THE VERDICT: The novelty of solving puzzles with your singing is the reason to play One Hand Clapping and the game has a range of inventive ways to execute on that idea. Needing to raise and lower your pitch works well for influencing the environment and some fun little mechanisms as you to get creative yourself like deciding on the right way to draw with your voice or make a recording to accompany your object manipulations. However, there are too many times like the duets where you need to start hitting the right notes with the right timing that break away from the usual leniency in terms of range and quick resets, One Hand Clapping feeling rough when it leans too much into being a more precise rhythm game instead of a puzzle platformer where you vocally feel your way through to a solution.

 

And so, I give One Hand Clapping for PC…

An OKAY rating. If you do get One Hand Clapping, you get it for the express purpose of trying to use singing as a control method, so it’s not like the game including some moments where you need to hit high and low notes is some surprise that should be admonished. However, a great deal of the game doesn’t expect spot-on performances, relying more on inventive puzzle design to hold your attention. There are times you do something as simple as making a platform go up or down with your voice, but they’re surrounded with more advanced implementations like drawing those walkable surfaces with your singing that would not be so interesting if all you did was hold up or down to draw the line exactly how you’d like it. While I did play the oboe and sing in a church choir for a bit, I don’t exactly consider myself musical or a gifted singer and most of the game felt like it just required a little fiddling with the vocal range option to get it to work with what I can do.

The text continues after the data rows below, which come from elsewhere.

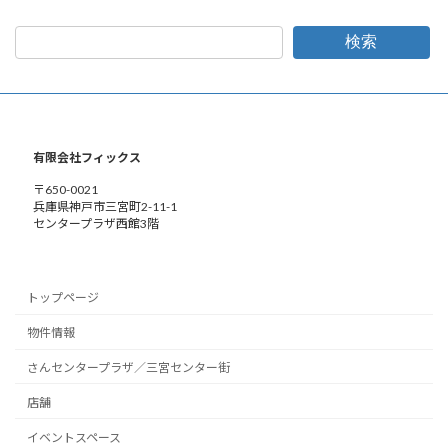
検索
有限会社フィックス
〒650-0021
兵庫県神戸市三宮町2-11-1
センタープラザ西館3階
トップページ
物件情報
さんセンタープラザ／三宮センター街
店舗
イベントスペース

However, then those duets where the game starts acting like a rhythm game step in and feel at odds with what made the rest of the game so enjoyable. Not only do you need to hit the right notes but retrying is so slow and sometimes not even presented well, the player often given little time to lead in and feel out the desired pitch. It doesn’t feel like you’re learning to sing so much as trying to push your way through and hope it considers you good enough so you can get back to the puzzles where your voice is actually a fun and flexible problem solving tool, but you can still press on with some determination to get back to where the game is more enjoyable.

 

Not every puzzle in One Hand Clapping is going to be some complex or creative concept, but most of the time it is giving you what likely drew you towards playing it. It’s the idea of seeing how a game world can be impacted by your singing that makes this a fascinating little adventure despite the rough spots, and while it feels like you do need to come into it with a bit of understanding it won’t always feel too clean to control the world with your voice, it can still impress with how many ways the concept is altered or reinvented. Once you know the game requires a bit of patience, especially during the duets, you’ll likely know if the idea of singing your way through a puzzle solving journey is the kind of game you want to check out, but we’re not quite at the point this idea can be done seamlessly so we’re left with a creative if a bit rickety novelty that could be worth your time if the nontraditional control method intrigues you.